Mining is not just a way to ensure the initial distribution of bitcoins. It happens that coins have been distributed through mining, because it was easy and useful to do it this way, so this might be a bit misleading, but mining will remain essential even after all the bitcoins (~21MBTC) have been distributed.
Mining has not been designed to distribute coins. It's exactly the opposite: coins are distributed to attract miners. The network needs them.
Mining is the core mechanism that makes Bitcoin possible.
The bitcoin block chain (i.e. transaction history) needs to be updated continuously. In effect, one block is added to the chain about every 10 minutes. Mining is the little miracle that allows trust in the network as a whole, without trusting any single participant¹. The idea is to add some artificial difficulty to block creation, so that only a few blocks are presented to the network for consideration (and for validity checking). This way, the network can choose which block will be accepted as the next reference, while nobody has full control on block creation.

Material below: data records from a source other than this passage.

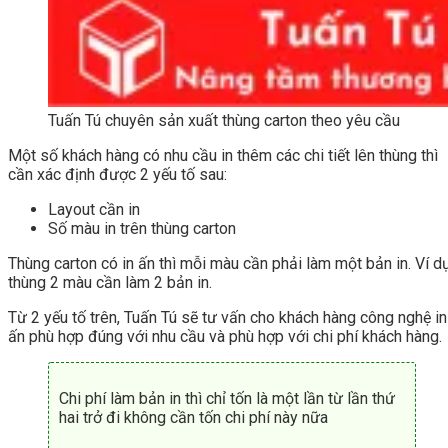
Tuấn Tú chuyên sản xuất thùng carton theo yêu cầu
Một số khách hàng có nhu cầu in thêm các chi tiết lên thùng thì
cần xác định được 2 yếu tố sau:
Layout cần in
Số màu in trên thùng carton
Thùng carton có in ấn thì mỗi màu cần phải làm một bản in. Ví d
thùng 2 màu cần làm 2 bản in.
Từ 2 yếu tố trên, Tuấn Tú sẽ tư vấn cho khách hàng công nghệ in
ấn phù hợp đúng với nhu cầu và phù hợp với chi phí khách hàng.
Chi phí làm bản in thì chỉ tốn là một lần từ lần thứ
hai trở đi không cần tốn chi phí này nữa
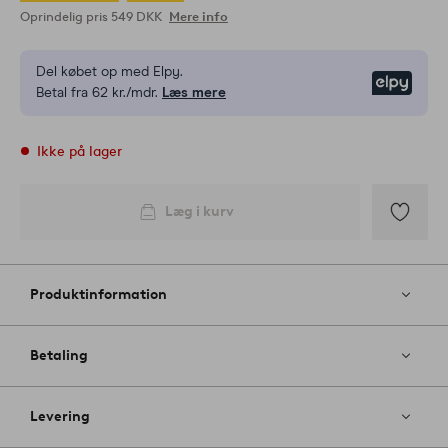
Oprindelig pris
549 DKK
Mere info
Del købet op med Elpy.
Elpy
Betal fra 62 kr./mdr.
Læs mere
Ikke på lager
Læg i kurv
Tilføj
til
favoritter
Produktinformation
Betaling
Levering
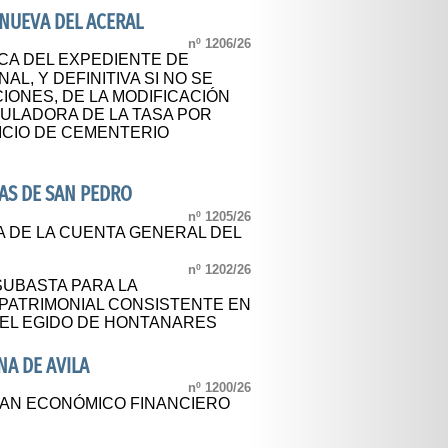
NUEVA DEL ACERAL
nº 1206/26
CA DEL EXPEDIENTE DE
L, Y DEFINITIVA SI NO SE
ONES, DE LA MODIFICACIÓN
ULADORA DE LA TASA POR
ICIO DE CEMENTERIO
AS DE SAN PEDRO
nº 1205/26
A DE LA CUENTA GENERAL DEL
nº 1202/26
UBASTA PARA LA
 PATRIMONIAL CONSISTENTE EN
DEL EGIDO DE HONTANARES
A DE AVILA
nº 1200/26
LAN ECONÓMICO FINANCIERO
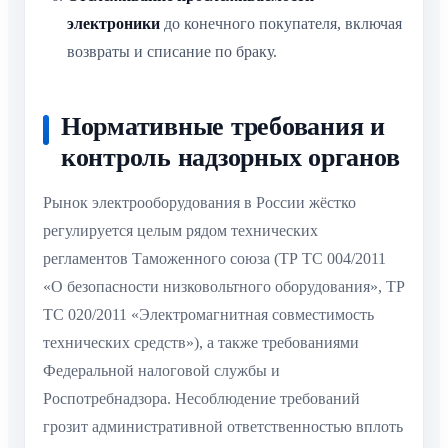
электроники
до конечного покупателя, включая
возвраты и списание по браку.
Нормативные требования и
контроль надзорных органов
Рынок электрооборудования в России жёстко
регулируется целым рядом технических
регламентов Таможенного союза (ТР ТС 004/2011
«О безопасности низковольтного оборудования», ТР
ТС 020/2011 «Электромагнитная совместимость
технических средств»), а также требованиями
Федеральной налоговой службы и
Роспотребнадзора. Несоблюдение требований
грозит административной ответственностью вплоть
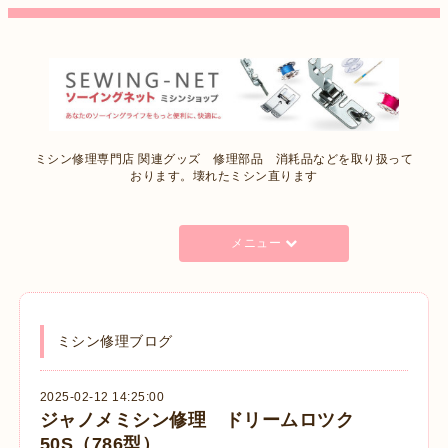
ミシン修理専門店 関連グッズ 修理部品 消耗品などを取り扱って
おります。壊れたミシン直ります
メニュー
ミシン修理ブログ
2025-02-12 14:25:00
ジャノメミシン修理 ドリームロツク
50S（786型）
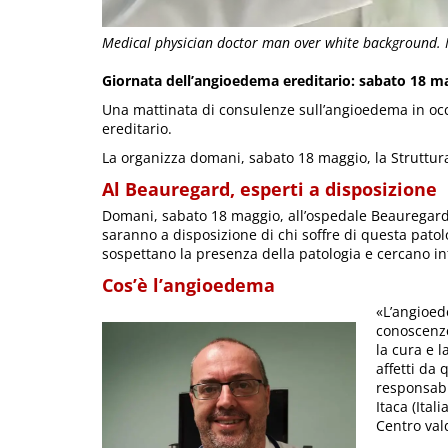
Medical physician doctor man over white background. 
Giornata dell’angioedema ereditario: sabato 18 ma
Una mattinata di consulenze sull’angioedema in occ
ereditario.
La organizza domani, sabato 18 maggio, la Struttur
Al Beauregard, esperti a disposizione
Domani, sabato 18 maggio, all’ospedale Beauregard, d
saranno a disposizione di chi soffre di questa pato
sospettano la presenza della patologia e cercano i
Cos’è l’angioedema
«L’angioed
conoscenze
la cura e l
affetti da 
responsabil
Itaca (Ita
Centro vald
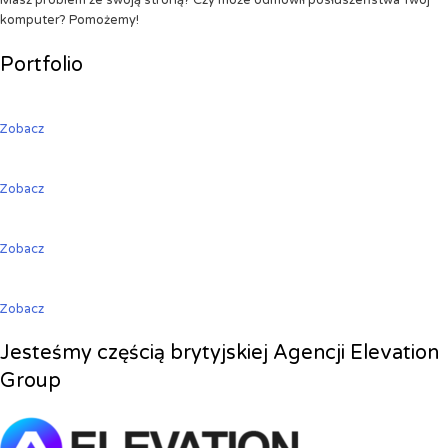
Masz problem ze swoją stroną? Czy może odmówił posłuszeństwa Twój
komputer? Pomożemy!
Portfolio
Zobacz
Zobacz
Zobacz
Zobacz
Jesteśmy częścią brytyjskiej Agencji Elevation
Group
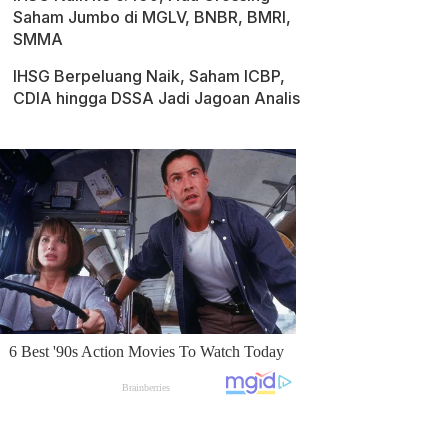
Saham Jumbo di MGLV, BNBR, BMRI,
SMMA
IHSG Berpeluang Naik, Saham ICBP,
CDIA hingga DSSA Jadi Jagoan Analis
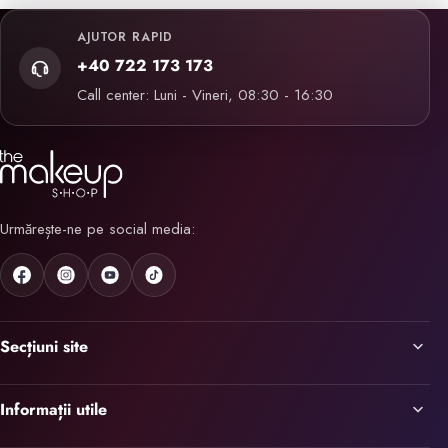
AJUTOR RAPID
+40 722 173 173
Call center: Luni - Vineri, 08:30 - 16:30
Urmărește-ne pe social media:
Secțiuni site
Informații utile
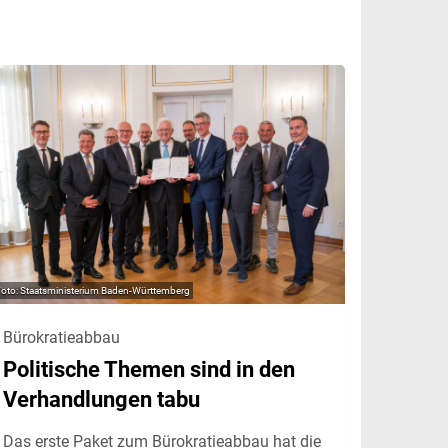
Staatsministerium Baden-Württemberg
Bürokratieabbau
Politische Themen sind in den
Verhandlungen tabu
Das erste Paket zum Bürokratieabbau hat die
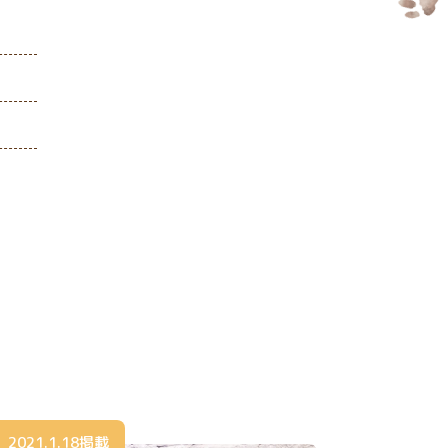
2021.1.18掲載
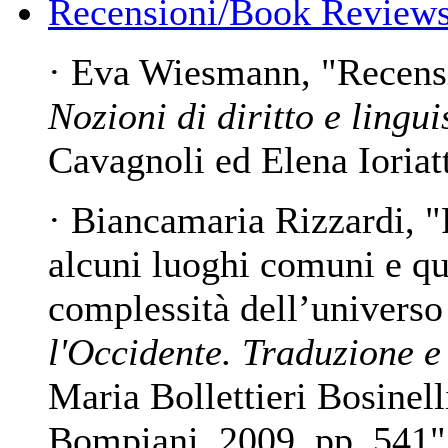
Recensioni/Book Reviews
· Eva Wiesmann, "Recens
Nozioni di diritto e lingui
Cavagnoli ed Elena Ioriat
· Biancamaria Rizzardi, "
alcuni luoghi comuni e qua
complessità dell’univers
l'Occidente. Traduzione e 
Maria Bollettieri Bosinel
Bompiani, 2009, pp. 541"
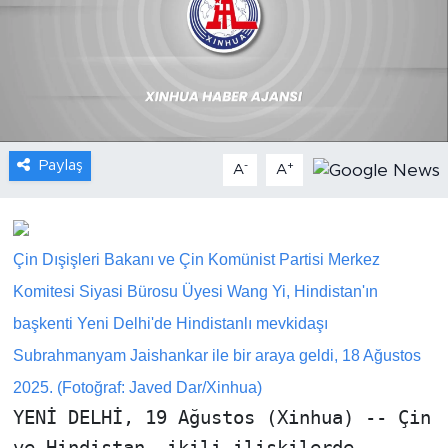
Gündem
Video
Sağlık
Paylaş
-
+
A
A
Foto Haber
Xinhua
Çin Dışişleri Bakanı ve Çin Komünist Partisi Merkez
Xinhua Türkiye
Komitesi Siyasi Bürosu Üyesi Wang Yi, Hindistan'ın
başkenti Yeni Delhi'de Hindistanlı mevkidaşı
Seyahat
Subrahmanyam Jaishankar ile bir araya geldi, 18 Ağustos
2025. (Fotoğraf: Javed Dar/Xinhua)
YENİ DELHİ, 19 Ağustos (Xinhua) -- Çin
ve Hindistan, ikili ilişkilerde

The hard work of miners that build those blocks must be compensated (hardware equipment and electricity are not cheap). A reward has therefore been included in newly created blocks. For now, the reward is constituted mostly by newly minted coins. But given that the mining process is essential to the bitcoin ecosystem, that reward must (and “hopefully” will) be replaced by fees, paid by transactors, when coin creation is going stop completely, in about 130 years.
—
1. Assuming no one has access to more than 50% of the total computation power of the network.